Anti-nuclear Protests - Australia and The Pacific

Australia and The Pacific

See also: Anti-nuclear movement in Australia

In 1964, Peace Marches which featured "Ban the bomb" placards, were held in several Australian capital cities.

In 1972, the anti-nuclear weapons movement maintained a presence in the Pacific, largely in response to French nuclear testing there. Activists, including David McTaggart from Greenpeace, defied the French government by sailing small vessels into the test zone and interrupting the testing program. In Australia, thousands joined protest marches in Adelaide, Melbourne, Brisbane, and Sydney. Scientists issued statements demanding an end to the tests; unions refused to load French ships, service French planes, or carry French mail; and consumers boycotted French products. In Fiji, activists formed an Against Testing on Mururoa organization.

In November and December 1976, 7,000 people marched through the streets of Australian cities, protesting against uranium mining. The Uranium Moratorium group was formed and it called for a five-year moritorium on uranium mining. In April 1977 the first national demonstration co-ordinated by the Uranium Moratorium brought around 15,000 demonstrators into the streets of Melbourne, 5,000 in Sydney, and smaller numbers elsewhere. A National signature campaign attracted over 250,000 signatures calling for a five-year moratorium.
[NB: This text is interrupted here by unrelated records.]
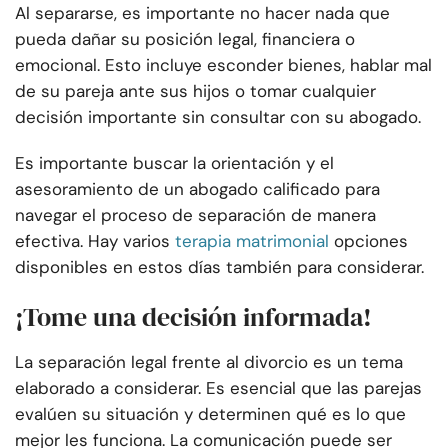
Al separarse, es importante no hacer nada que
pueda dañar su posición legal, financiera o
emocional. Esto incluye esconder bienes, hablar mal
de su pareja ante sus hijos o tomar cualquier
decisión importante sin consultar con su abogado.
Es importante buscar la orientación y el
asesoramiento de un abogado calificado para
navegar el proceso de separación de manera
efectiva. Hay varios
terapia matrimonial
opciones
disponibles en estos días también para considerar.
¡Tome una decisión informada!
La separación legal frente al divorcio es un tema
elaborado a considerar. Es esencial que las parejas
evalúen su situación y determinen qué es lo que
mejor les funciona. La comunicación puede ser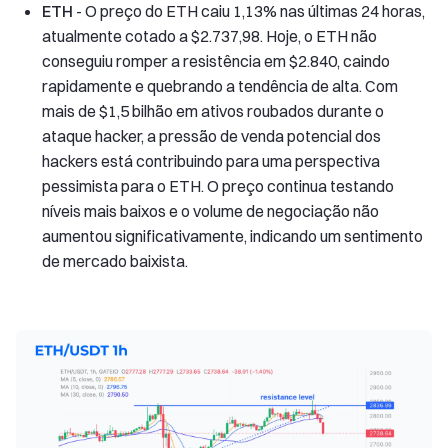
ETH
- O preço do ETH caiu 1,13% nas últimas 24 horas,
atualmente cotado a $2.737,98. Hoje, o ETH não
conseguiu romper a resistência em $2.840, caindo
rapidamente e quebrando a tendência de alta. Com
mais de $1,5 bilhão em ativos roubados durante o
ataque hacker, a pressão de venda potencial dos
hackers está contribuindo para uma perspectiva
pessimista para o ETH. O preço continua testando
níveis mais baixos e o volume de negociação não
aumentou significativamente, indicando um sentimento
de mercado baixista.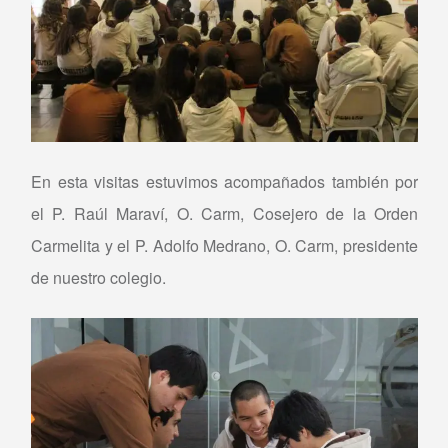
En esta visitas estuvimos acompañados también por
el P. Raúl Maraví, O. Carm, Cosejero de la Orden
Carmelita y el P. Adolfo Medrano, O. Carm, presidente
de nuestro colegio.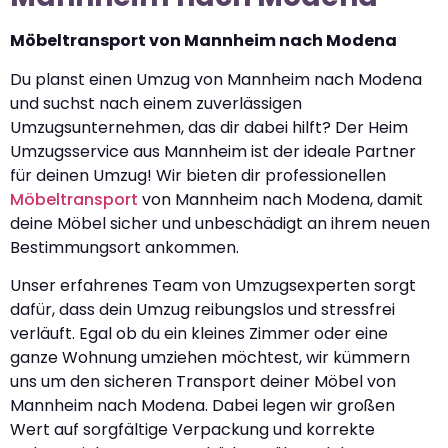
Möbeltransport von Mannheim nach Modena
Du planst einen Umzug von Mannheim nach Modena
und suchst nach einem zuverlässigen
Umzugsunternehmen, das dir dabei hilft? Der Heim
Umzugsservice aus Mannheim ist der ideale Partner
für deinen Umzug! Wir bieten dir professionellen
Möbeltransport
von Mannheim nach Modena, damit
deine Möbel sicher und unbeschädigt an ihrem neuen
Bestimmungsort ankommen.
Unser erfahrenes Team von Umzugsexperten sorgt
dafür, dass dein Umzug reibungslos und stressfrei
verläuft. Egal ob du ein kleines Zimmer oder eine
ganze Wohnung umziehen möchtest, wir kümmern
uns um den sicheren Transport deiner Möbel von
Mannheim nach Modena. Dabei legen wir großen
Wert auf sorgfältige Verpackung und korrekte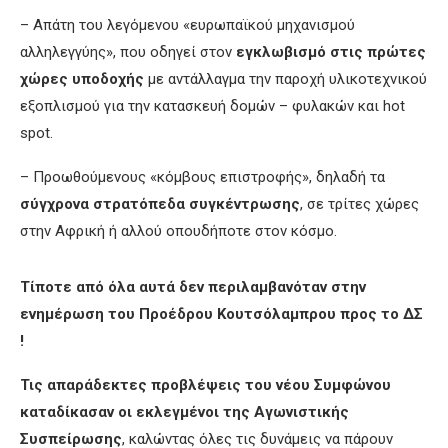
– Απάτη του λεγόμενου «ευρωπαϊκού μηχανισμού
αλληλεγγύης», που οδηγεί στον
εγκλωβισμό στις πρώτες
χώρες
υποδοχής
με αντάλλαγμα την παροχή υλικοτεχνικού
εξοπλισμού για την κατασκευή δομών – φυλακών και hot
spot.
– Προωθούμενους «κόμβους επιστροφής», δηλαδή τα
σύγχρονα στρατόπεδα συγκέντρωσης
, σε τρίτες χώρες
στην Αφρική ή αλλού οπουδήποτε στον κόσμο.
Τίποτε από όλα αυτά δεν περιλαμβανόταν στην
ενημέρωση του Προέδρου Κουτσόλαμπρου προς το ΔΣ
!
Τις απαράδεκτες προβλέψεις του νέου Συμφώνου
καταδίκασαν οι εκλεγμένοι της Αγωνιστικής
Συσπείρωσης
, καλώντας όλες τις δυνάμεις να πάρουν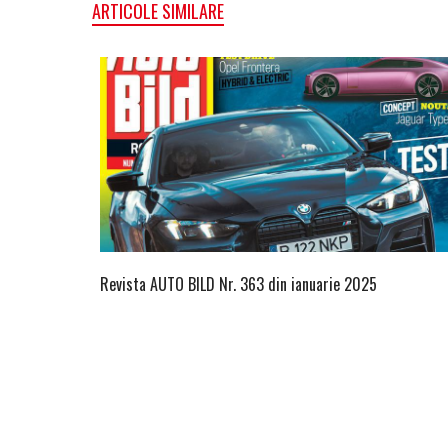
ARTICOLE SIMILARE
Revista AUTO BILD Nr. 363 din ianuarie 2025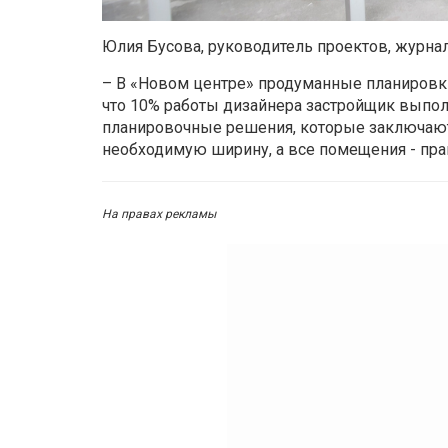
Юлия Бусова, руководитель проектов, журна
– В «Новом центре» продуманные планировк
что 10% работы дизайнера застройщик выпол
планировочные решения, которые заключаю
необходимую ширину, а все помещения - пр
На правах рекламы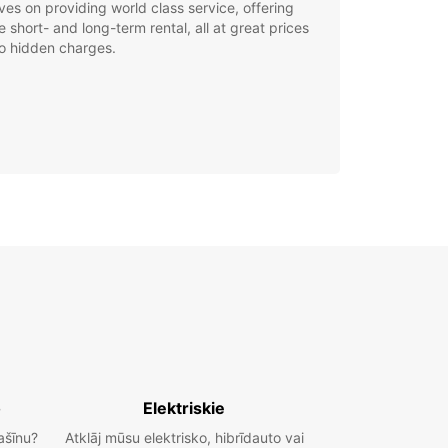
ves on providing world class service, offering
le short- and long-term rental, all at great prices
o hidden charges.
o
Elektriskie
ašīnu?
Atklāj mūsu elektrisko, hibrīdauto vai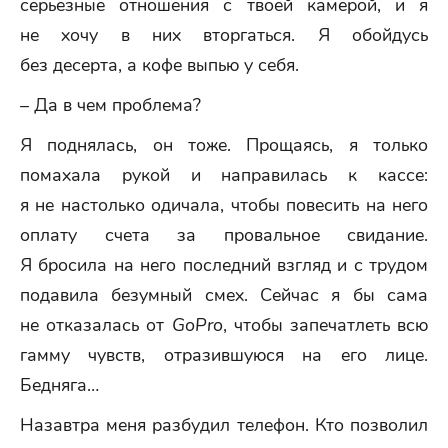
серьезные отношения с твоей камерой, и я
не хочу в них вторгаться. Я обойдусь
без десерта, а кофе выпью у себя.
– Да в чем проблема?
Я поднялась, он тоже. Прощаясь, я только
помахала рукой и направилась к кассе:
я не настолько одичала, чтобы повесить на него
оплату счета за провальное свидание.
Я бросила на него последний взгляд и с трудом
подавила безумный смех. Сейчас я бы сама
не отказалась от
GoPro
, чтобы запечатлеть всю
гамму чувств, отразившуюся на его лице.
Бедняга…
Назавтра меня разбудил телефон. Кто позволил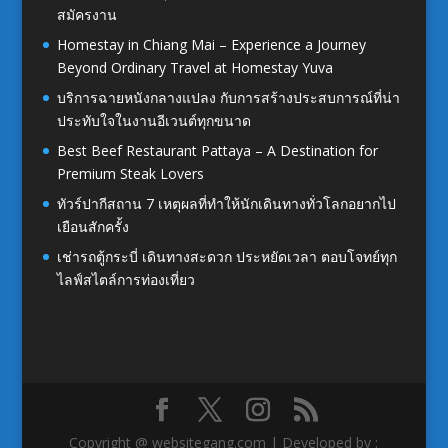
สมัครงาน
Homestay in Chiang Mai – Experience a Journey
Beyond Ordinary Travel at Homestay Yuva
บริการฉายหนังกลางแปลง กับการสร้างประสบการณ์ที่น่า
ประทับใจในงานอีเวนต์ทุกขนาด
Best Beef Restaurant Pattaya – A Destination for
Premium Steak Lovers
ทัวร์ปากีสถาน 7 เหตุผลที่ทำให้นักเดินทางทั่วโลกอยากไป
เยือนสักครั้ง
เช่ารถตู้กระบี่ เดินทางสะดวก ประหยัดเวลา ตอบโจทย์ทุก
ไลฟ์สไตล์การท่องเที่ยว
Copyright @ websitegang.com | Developed by :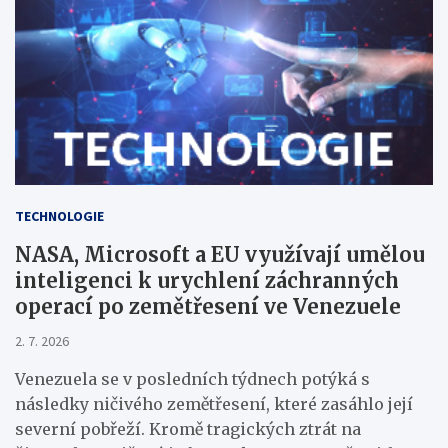
TECHNOLOGIE
NASA, Microsoft a EU využívají umělou
inteligenci k urychlení záchranných
operací po zemětřesení ve Venezuele
2. 7. 2026
Venezuela se v posledních týdnech potýká s
následky ničivého zemětřesení, které zasáhlo její
severní pobřeží. Kromě tragických ztrát na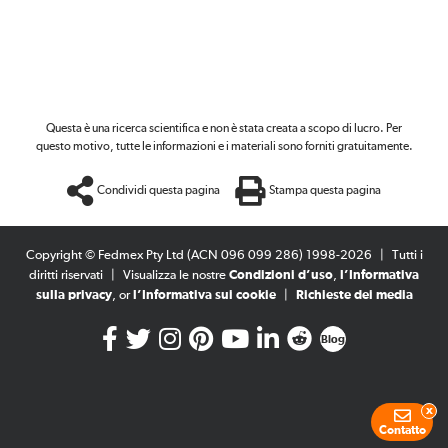
Questa è una ricerca scientifica e non è stata creata a scopo di lucro. Per
questo motivo, tutte le informazioni e i materiali sono forniti gratuitamente.
Condividi questa pagina
Stampa questa pagina
Copyright © Fedmex Pty Ltd (ACN 096 099 286) 1998-2026
|
Tutti i
diritti riservati
|
Visualizza le nostre
Condizioni d’uso
,
l’Informativa
sulla privacy
, or
l’Informativa sui cookie
|
Richieste dei media
Blog
x
Contatto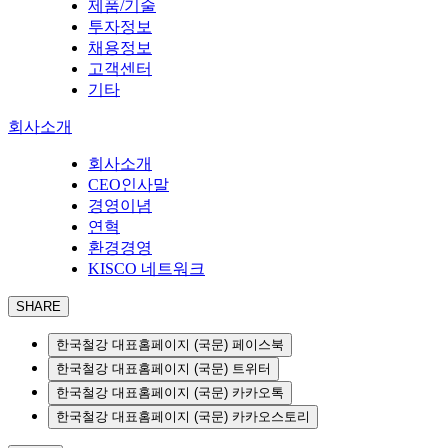
제품/기술
투자정보
채용정보
고객센터
기타
회사소개
회사소개
CEO인사말
경영이념
연혁
환경경영
KISCO 네트워크
SHARE
한국철강 대표홈페이지 (국문) 페이스북
한국철강 대표홈페이지 (국문) 트위터
한국철강 대표홈페이지 (국문) 카카오톡
한국철강 대표홈페이지 (국문) 카카오스토리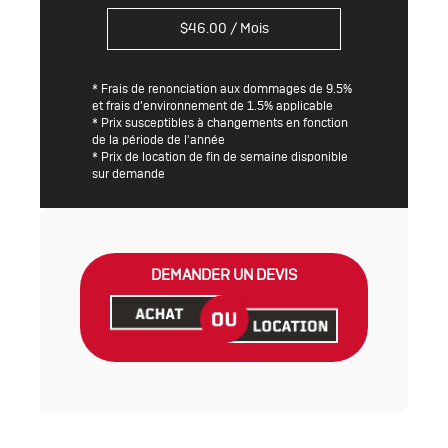
$
46.00
/ Mois
* Frais de renonciation aux dommages de 9.5%
et frais d’environnement de 1.5% applicable
* Prix susceptibles à changements en fonction
de la période de l'année
* Prix de location de fin de semaine disponible
sur demande
DEMANDER UN DEVIS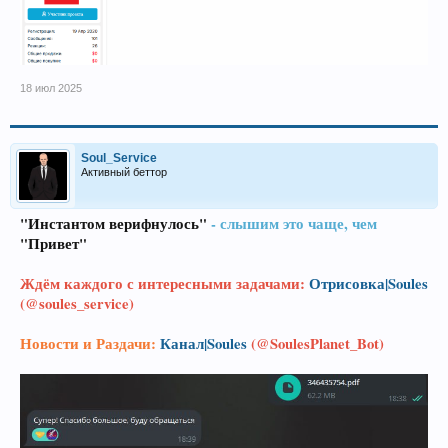
18 июл 2025
Soul_Service
Активный беттор
"Инстантом верифнулось"
- слышим это чаще, чем
"Привет"
Ждём каждого с интересными задачами:
Отрисовка|Soules
(@soules_service)
Новости и Раздачи:
Канал|Soules
(@SoulesPlanet_Bot)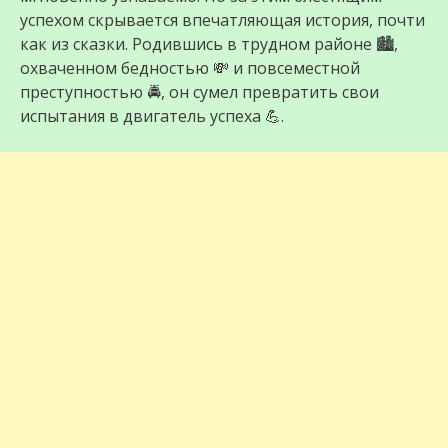
успехом скрывается впечатляющая история, почти
как из сказки. Родившись в трудном районе 🏙️,
охваченном бедностью 💸 и повсеместной
преступностью 🚔, он сумел превратить свои
испытания в двигатель успеха 💪.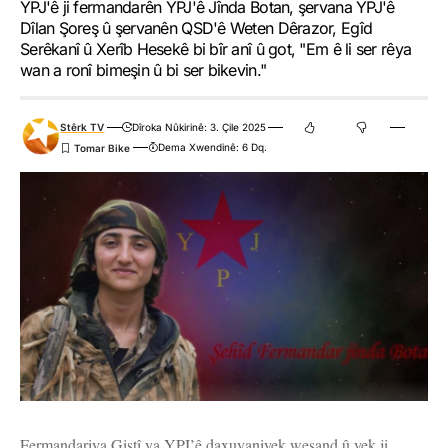
YPJ'ê ji fermandarên YPJ'ê Jînda Botan, şervana YPJ'ê
Dîlan Şoreş û şervanên QSD'ê Weten Dêrazor, Egîd
Serêkanî û Xerîb Hesekê bi bîr anî û got, "Em ê li ser rêya
wan a ronî bimeşin û bi ser bikevin."
Stêrk TV
Dîroka Nûkirinê: 3. Çile 2025
Dema Xwendinê: 6 Dq.
Fermandariya Giştî ya YPJ’ê daxuyaniyek weşand û yek ji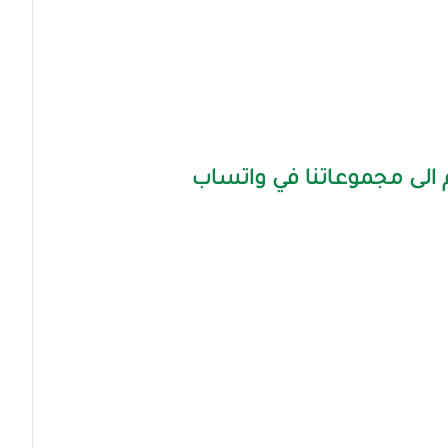
الى مجموعاتنا في واتساب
In August, another demonstration brought 50,000 people out nationally and the opposition to uranium mining looked like a potential political force.

On Palm Sunday 1982, an estimated 100,000 Australians participated in anti-nuclear rallies in the nation's largest cities. Growing year by year, the rallies drew 350,000 participants in 1985. The movement focused on halting Australia's uranium mining and exports, abolishing nuclear weapons, removing foreign military bases from Australia's soil, and creating a nuclear-free Pacific.

In March 2012, hundreds of anti-nuclear demonstrators converged on the Australian headquarters of global mining giants BHP Billiton and Rio Tinto to mark one year since the Fukushima nuclear disaster. The 500-strong march through southern Melbourne called for an end to uranium mining in Australia. There were also events in Sydney, and in Melbourne the protest included speeches and performances by representatives of the expatriate Japanese community as well as Australia's Indigenous communities, who are worried about the effects of uranium mining near tribal lands.